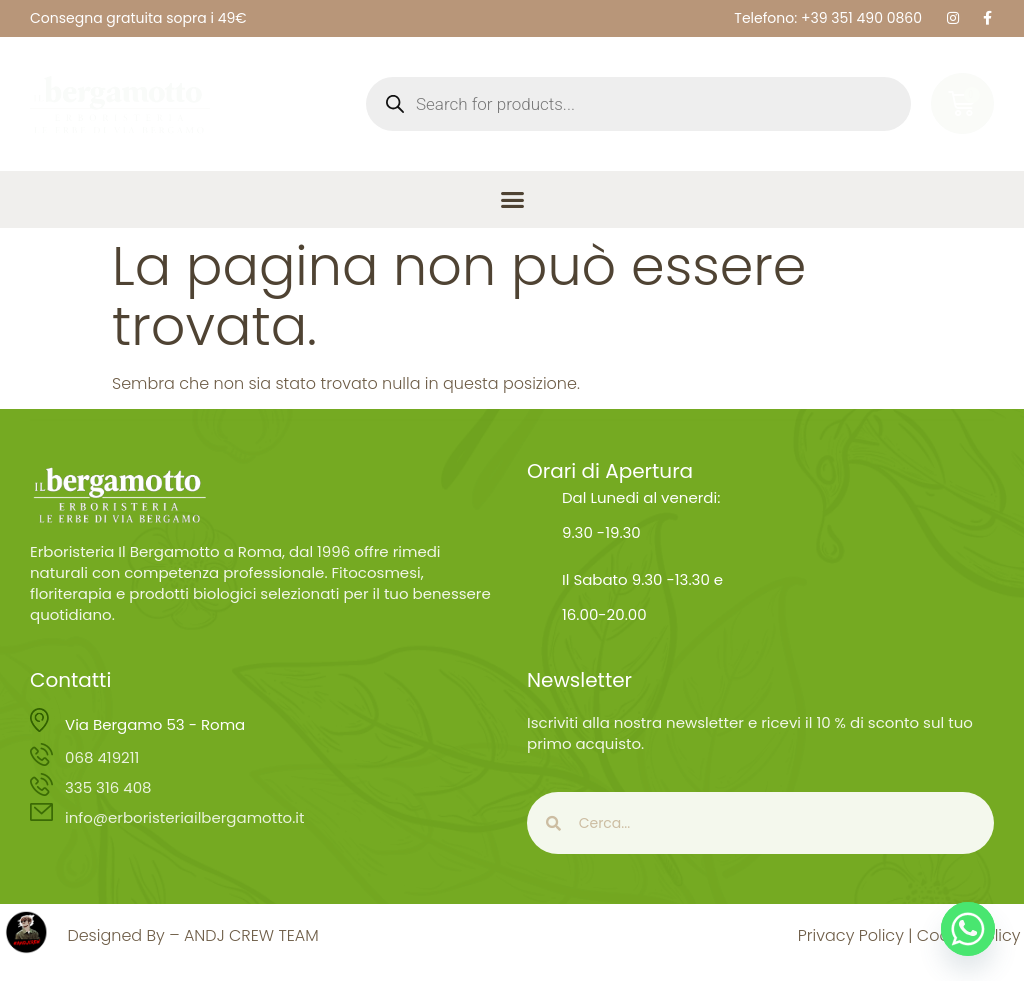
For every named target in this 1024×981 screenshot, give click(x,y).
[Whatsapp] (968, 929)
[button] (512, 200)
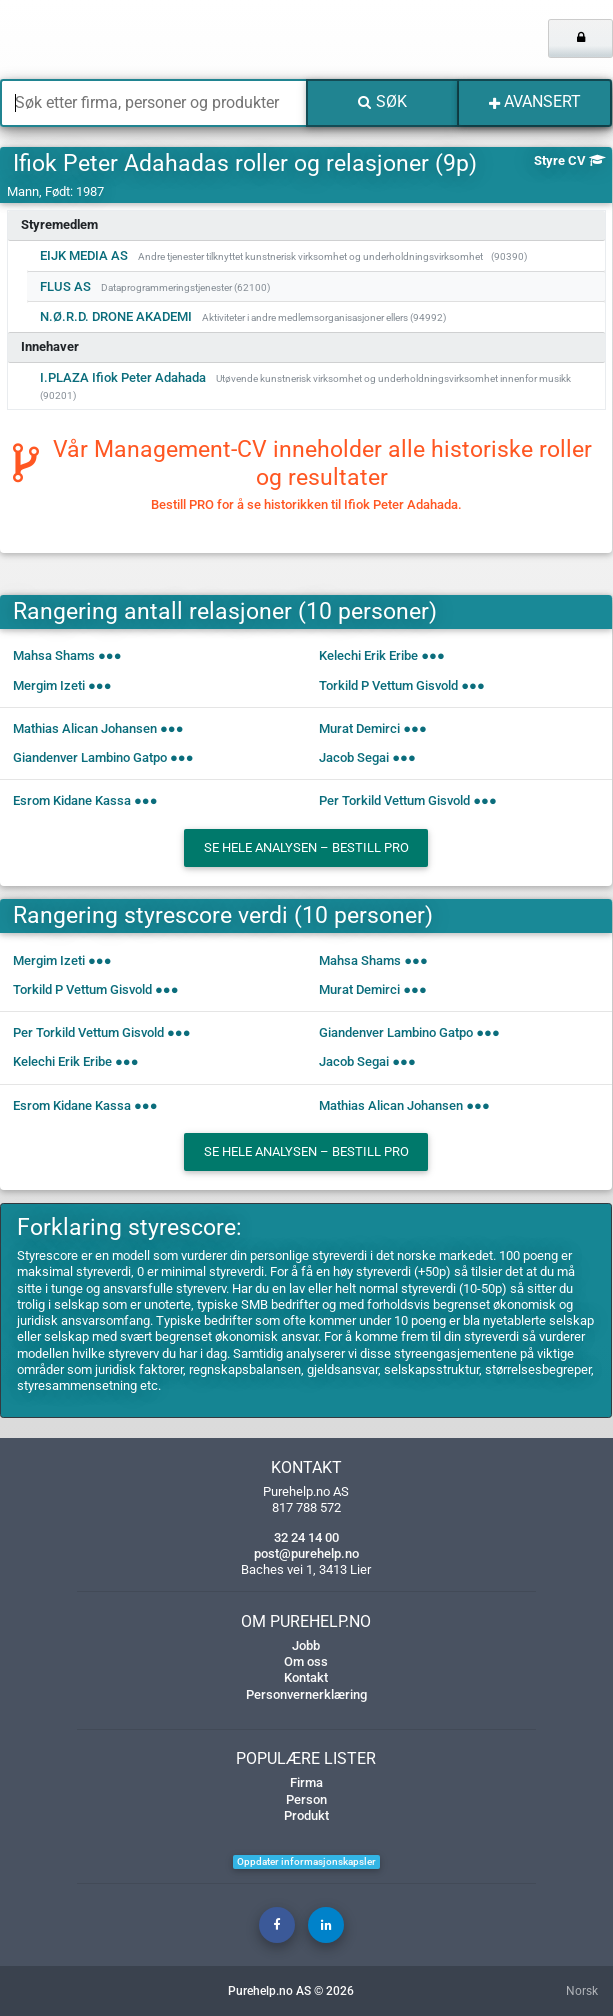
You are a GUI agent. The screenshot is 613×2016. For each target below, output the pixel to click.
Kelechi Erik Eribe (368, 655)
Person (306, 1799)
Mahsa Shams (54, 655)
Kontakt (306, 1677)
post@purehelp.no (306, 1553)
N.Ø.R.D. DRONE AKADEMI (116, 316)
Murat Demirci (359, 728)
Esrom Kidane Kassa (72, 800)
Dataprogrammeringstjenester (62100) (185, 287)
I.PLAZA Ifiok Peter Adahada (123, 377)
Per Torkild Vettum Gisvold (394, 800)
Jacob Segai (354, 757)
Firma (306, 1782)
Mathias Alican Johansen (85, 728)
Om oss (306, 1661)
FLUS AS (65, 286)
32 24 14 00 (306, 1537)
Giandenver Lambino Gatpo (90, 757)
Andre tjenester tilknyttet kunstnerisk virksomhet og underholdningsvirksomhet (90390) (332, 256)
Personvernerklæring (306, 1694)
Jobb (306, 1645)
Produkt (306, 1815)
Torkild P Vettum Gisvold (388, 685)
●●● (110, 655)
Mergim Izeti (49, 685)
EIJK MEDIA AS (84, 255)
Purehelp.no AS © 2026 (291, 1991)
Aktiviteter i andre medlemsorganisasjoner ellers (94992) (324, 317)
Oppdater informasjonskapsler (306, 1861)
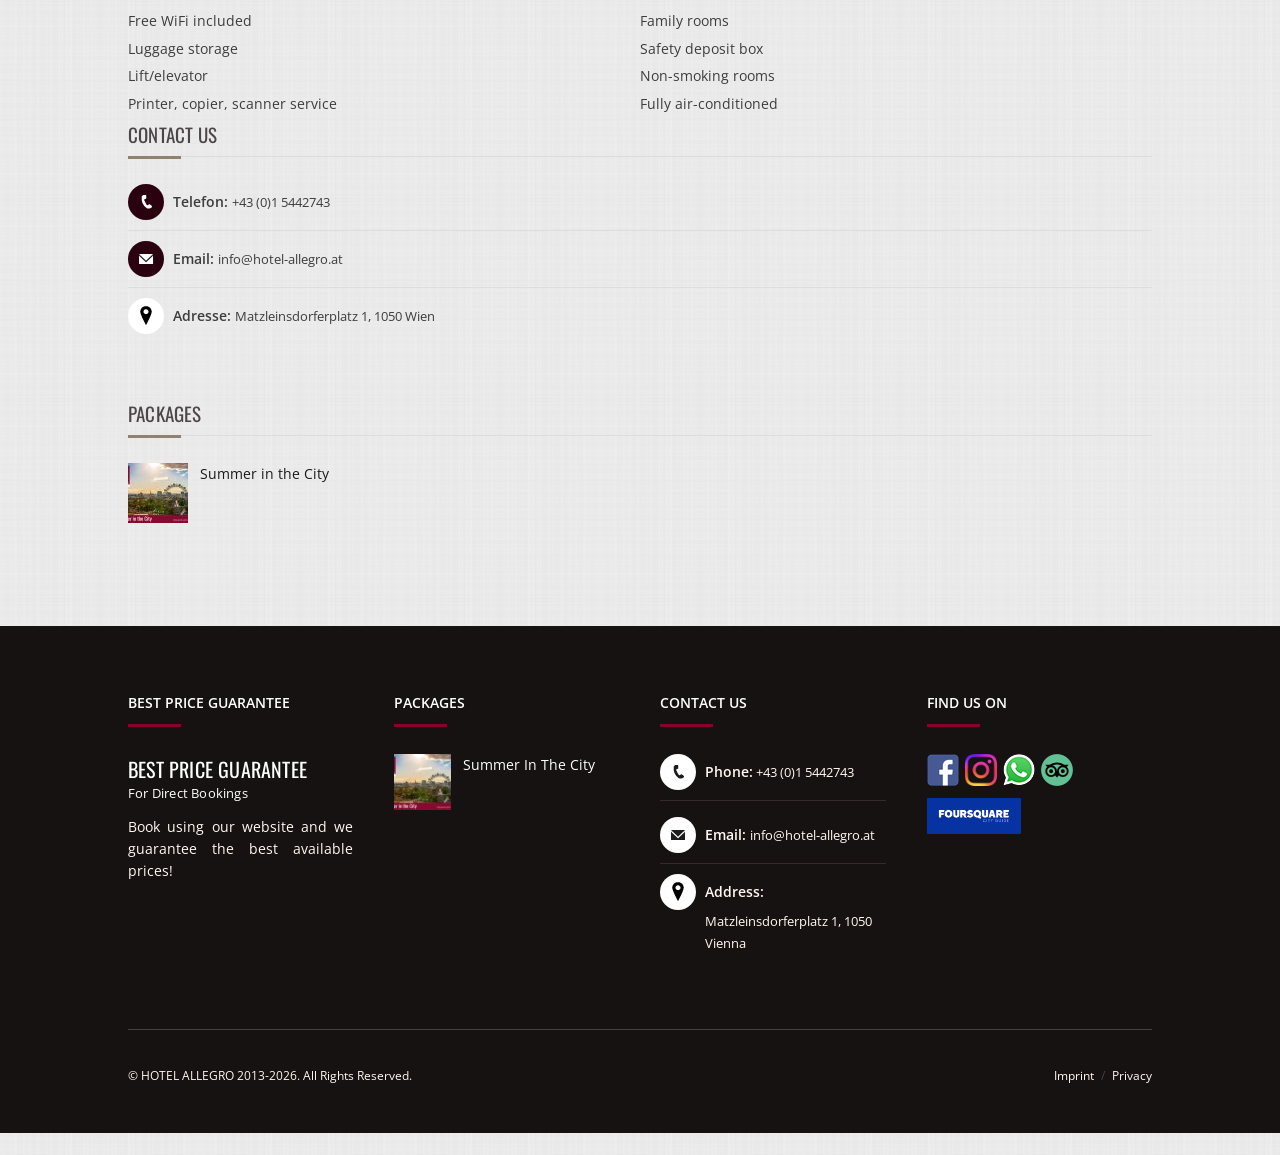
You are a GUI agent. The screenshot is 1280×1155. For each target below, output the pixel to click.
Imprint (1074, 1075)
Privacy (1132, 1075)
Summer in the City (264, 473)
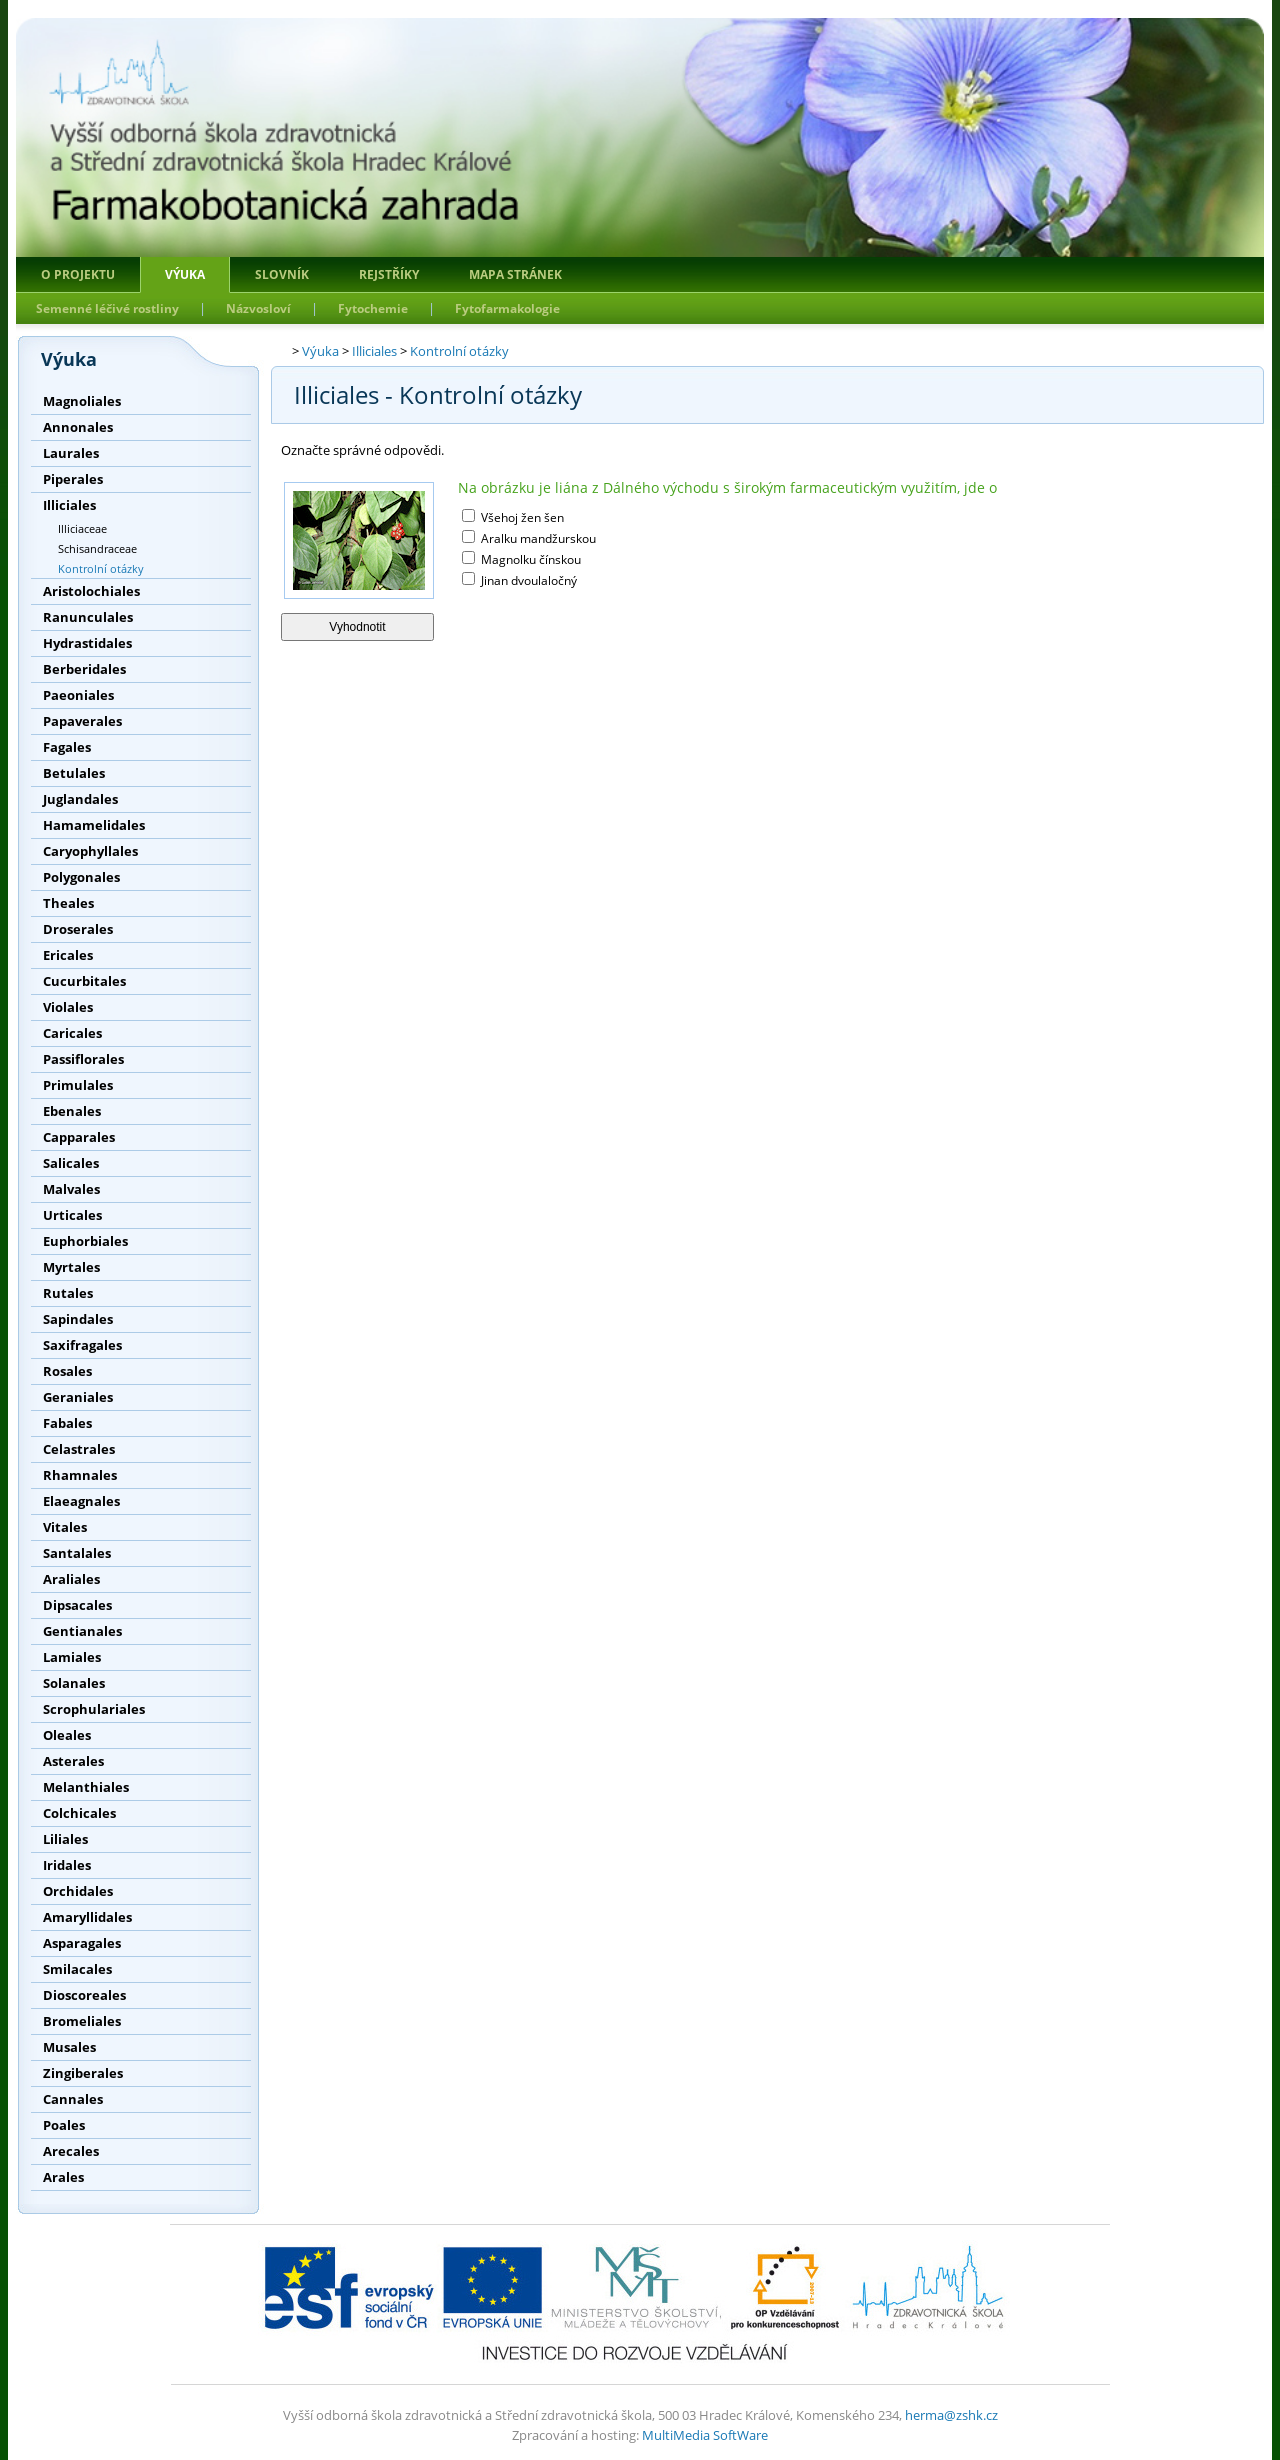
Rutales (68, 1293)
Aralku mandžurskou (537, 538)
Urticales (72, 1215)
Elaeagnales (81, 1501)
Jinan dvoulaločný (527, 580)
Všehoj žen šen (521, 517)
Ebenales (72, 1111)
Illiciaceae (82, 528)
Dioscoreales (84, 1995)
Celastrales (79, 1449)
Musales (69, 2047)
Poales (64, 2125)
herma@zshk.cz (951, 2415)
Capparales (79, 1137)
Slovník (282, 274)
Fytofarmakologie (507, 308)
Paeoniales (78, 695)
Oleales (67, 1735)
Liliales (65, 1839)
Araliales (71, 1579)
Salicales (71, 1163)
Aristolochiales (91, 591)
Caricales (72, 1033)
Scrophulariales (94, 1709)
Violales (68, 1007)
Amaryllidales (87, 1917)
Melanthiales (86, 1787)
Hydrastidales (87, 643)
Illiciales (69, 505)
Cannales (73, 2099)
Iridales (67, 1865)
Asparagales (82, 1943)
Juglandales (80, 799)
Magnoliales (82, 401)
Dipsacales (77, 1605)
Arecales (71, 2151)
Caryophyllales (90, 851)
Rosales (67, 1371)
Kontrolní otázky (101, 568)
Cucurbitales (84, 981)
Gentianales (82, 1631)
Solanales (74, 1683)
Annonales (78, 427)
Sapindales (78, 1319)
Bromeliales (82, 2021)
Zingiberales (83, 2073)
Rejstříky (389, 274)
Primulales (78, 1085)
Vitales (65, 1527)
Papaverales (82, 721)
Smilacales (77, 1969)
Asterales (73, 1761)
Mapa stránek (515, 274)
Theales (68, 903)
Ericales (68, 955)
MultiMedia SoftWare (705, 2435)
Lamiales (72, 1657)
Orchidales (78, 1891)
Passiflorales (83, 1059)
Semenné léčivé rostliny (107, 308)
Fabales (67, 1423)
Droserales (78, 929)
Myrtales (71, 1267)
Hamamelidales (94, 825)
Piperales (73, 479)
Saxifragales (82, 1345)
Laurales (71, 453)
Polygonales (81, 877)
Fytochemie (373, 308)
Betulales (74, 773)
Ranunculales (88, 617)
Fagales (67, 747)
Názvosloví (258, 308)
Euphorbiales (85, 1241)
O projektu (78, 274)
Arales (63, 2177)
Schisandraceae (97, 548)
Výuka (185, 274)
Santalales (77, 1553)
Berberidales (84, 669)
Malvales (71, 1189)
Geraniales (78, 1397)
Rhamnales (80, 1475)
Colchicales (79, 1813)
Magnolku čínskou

§

Problem to solve – Extract each line holding the word "Vettum" from the records.

Answer for the task –
Per Torkild Vettum Gisvold (394, 800)
Torkild P Vettum Gisvold (388, 685)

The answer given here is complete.